Siem: To close, I would love you two to dream a little bit. Where do you hope the research around withdrawal goes? Where do you hope we’re going with all of this and what can people do to continue to spread the good word?
Taylor: We produced a book, which for each drug has three different ways of stopping the medication. I would like research to help us define regimens for withdrawal that enable people to stop antidepressants with as few problems as is physically possible. That would make a huge difference to a huge number of people in the world. The use of antidepressants is astronomical. There are millions of people taking them around the world, and those millions of people will ultimately have to stop taking them. I would hope that research will tell us exactly how we can get people stopped with as few problems as possible.

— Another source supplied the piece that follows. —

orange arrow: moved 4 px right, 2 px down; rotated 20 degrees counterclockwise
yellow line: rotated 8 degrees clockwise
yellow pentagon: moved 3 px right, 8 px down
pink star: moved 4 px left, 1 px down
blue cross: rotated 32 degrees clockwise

Horowitz: First of all, we’re doing research in Australia to look at whether stopping in this hyperbolic way improves over stopping the old-fashioned way. A lot of studies suggest that it will, but it will be good to show it because that will influence guidelines around the world, which like to see randomized controlled trials. Then the next step is to individualize for people so there’s not all this trial and error. Because at the moment, there definitely is an aspect of trial and error. It’d be great to take away that sort of uncertainty away from people.
I’m very interested in knowing what’s happening in people’s brains on long-term medications. Are there ways to reverse it? Is it better to give people short-term medication to avoid some of those long-term consequences? Is there any intervention to help people who suffer from these protracted withdrawal syndromes? I think a lot of the research that suggests people should use long-term medication is flawed because withdrawal effects aren’t taken into account. I’d be aware that a lot of the guidelines recommend long-term antidepressants and other drugs from studies in which they stopped very quickly. They found the people who stopped them felt worse. No one ever looks at withdrawal effects. It could be that actually, the reason why people feel worse is because of withdrawal, in which case the drugs are not quite as effective at preventing relapse as people think. I think a lot of those studies need to be re-looked at and withdrawal taken into account so that might have quite a big influence on what the results of trials are.

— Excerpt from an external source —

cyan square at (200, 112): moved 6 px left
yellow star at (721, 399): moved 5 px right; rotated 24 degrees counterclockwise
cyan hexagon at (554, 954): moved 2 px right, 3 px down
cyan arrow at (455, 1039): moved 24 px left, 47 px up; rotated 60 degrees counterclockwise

Siem: Wonderful. Thank you so much. Do you have any closing remarks or any asks of the audience?
Horowitz: To any clinicians, I would implore you to try stopping medications more slowly, especially at the end, and using things like liquids to make it easy for patients. It’s very gratifying as a clinician to see people come off the drugs that they thought they couldn’t stop. I hope other clinicians out there get that experience.